'There Is No Human Right To Patent Protection' -- UN Special Rapporteur
from the fighting-talk dept
Back in March, Tim Cushing wrote about a rather remarkable report from the UN Special Rapporteur in the field of cultural rights, Farida Shaheed, in which she warned that copyright might run counter to human rights. As if that weren't enough, Shaheed is back with another bold attack, this time on patents. As the summary to her report puts it:
There is no human right to patent protection. The right to protection of moral and material interests cannot be used to defend patent laws that inadequately respect the right to participate in cultural life, to enjoy the benefits of scientific progress and its applications, to scientific freedoms and the right to food and health and the rights of indigenous peoples and local communities.
The report touches on many issues previously discussed here on Techdirt. For example, how pharmaceutical patents limit access to medicines by those unable to afford the high prices monopolies allow -- a particularly hot topic in the light of TPP's rules on data exclusivity for biologics. The impact of patents on seed independence is considered, and there is a warning about corporate sovereignty chapters in trade agreements, and the chilling effects they can have on the regulatory function of states and their ability to legislate in the public interest -- for example, with patent laws. Shaheed concludes by noting:
Patents, when properly structured, may expand the options and well-being of all people by making new possibilities available. Yet, they also give patent-holders the power to deny access to others, thereby limiting or denying the public’s right of participation to science and culture. The human rights perspective demands that patents do not extend so far as to interfere with individuals' dignity and well-being. Where patent rights and human rights are in conflict, human rights must prevail.Patents are one policy tool among many for encouraging innovation and technological research and development. More caution is required in assessing their positive versus negative effects depending on the context and the technologies at stake.

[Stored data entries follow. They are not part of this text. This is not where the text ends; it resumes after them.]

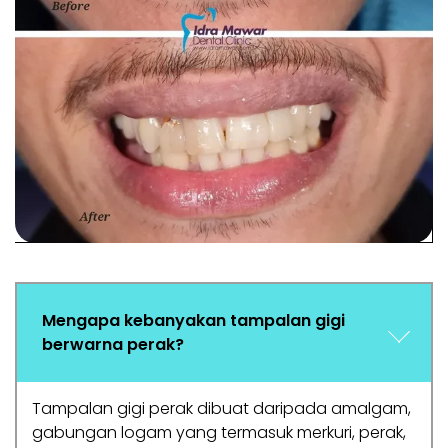
Mengapa kebanyakan tampalan gigi
berwarna perak?
Tampalan gigi perak dibuat daripada amalgam,
gabungan logam yang termasuk merkuri, perak,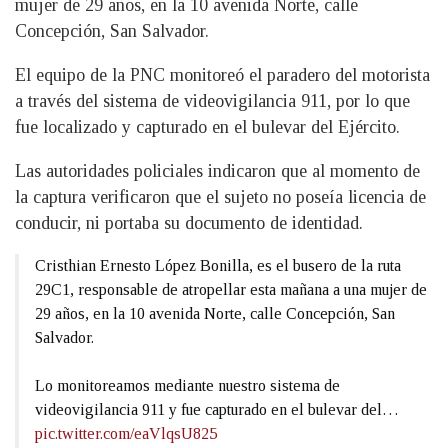
mujer de 29 años, en la 10 avenida Norte, calle
Concepción, San Salvador.
El equipo de la PNC monitoreó el paradero del motorista
a través del sistema de videovigilancia 911, por lo que
fue localizado y capturado en el bulevar del Ejército.
Las autoridades policiales indicaron que al momento de
la captura verificaron que el sujeto no poseía licencia de
conducir, ni portaba su documento de identidad.
Cristhian Ernesto López Bonilla, es el busero de la ruta
29C1, responsable de atropellar esta mañana a una mujer de
29 años, en la 10 avenida Norte, calle Concepción, San
Salvador.
Lo monitoreamos mediante nuestro sistema de
videovigilancia 911 y fue capturado en el bulevar del…
pic.twitter.com/eaVlqsU825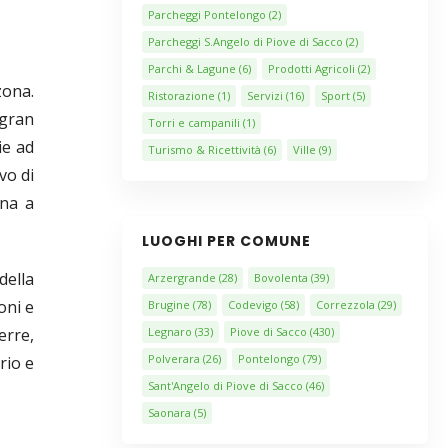
Parcheggi Pontelongo
(2)
Parcheggi S.Angelo di Piove di Sacco
(2)
Parchi & Lagune
(6)
Prodotti Agricoli
(2)
zona.
Ristorazione
(1)
Servizi
(16)
Sport
(5)
 gran
Torri e campanili
(1)
ie ad
Turismo & Ricettività
(6)
Ville
(9)
vo di
ina a
LUOGHI PER COMUNE
 della
Arzergrande
(28)
Bovolenta
(39)
oni e
Brugine
(78)
Codevigo
(58)
Correzzola
(29)
Legnaro
(33)
Piove di Sacco
(430)
erre,
Polverara
(26)
Pontelongo
(79)
rio e
Sant'Angelo di Piove di Sacco
(46)
Saonara
(5)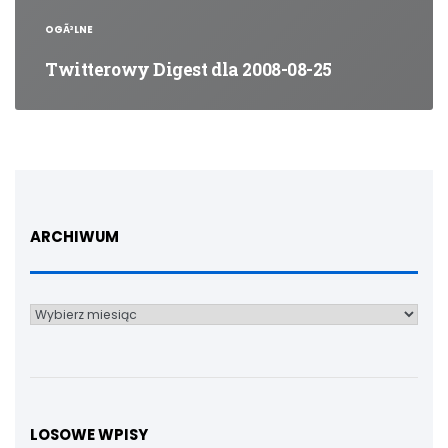
OGÃ³LNE
Twitterowy Digest dla 2008-08-25
ARCHIWUM
Archiwum
LOSOWE WPISY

She then goes on to suggest a number of broad ways in which the current approaches can be improved. First, through "ensuring transparency and public participation in law-making." Concretely, that means:
International intellectual property instruments, including trade agreements, should be negotiated in a transparent way, permitting public engagement and commentary.
She calls for patent laws, policies and practices to be compatible with human rights, and subject to formal human rights assessments. She emphasizes the importance of exclusions, exceptions and flexibilities in patent laws, and cautions against obliging nations to "support, adopt or accept" patent rules that go beyond the basic requirements of the World Trade Organization Agreement on Trade-Related Aspects of Intellectual Property Rights (TRIPS). Shaheed wants governments to adopt policies that foster the right to science and culture, rather than pushing longer and broader patent laws that risk closing off both. Finally, she calls for measures to take account of the special needs of indigenous peoples and local communities -- an area that is becoming an increasing contentious one as those groups start to assert their rights against corporations that often use patents to appropriate traditional knowledge, sometimes even excluding the very people they have learned it from.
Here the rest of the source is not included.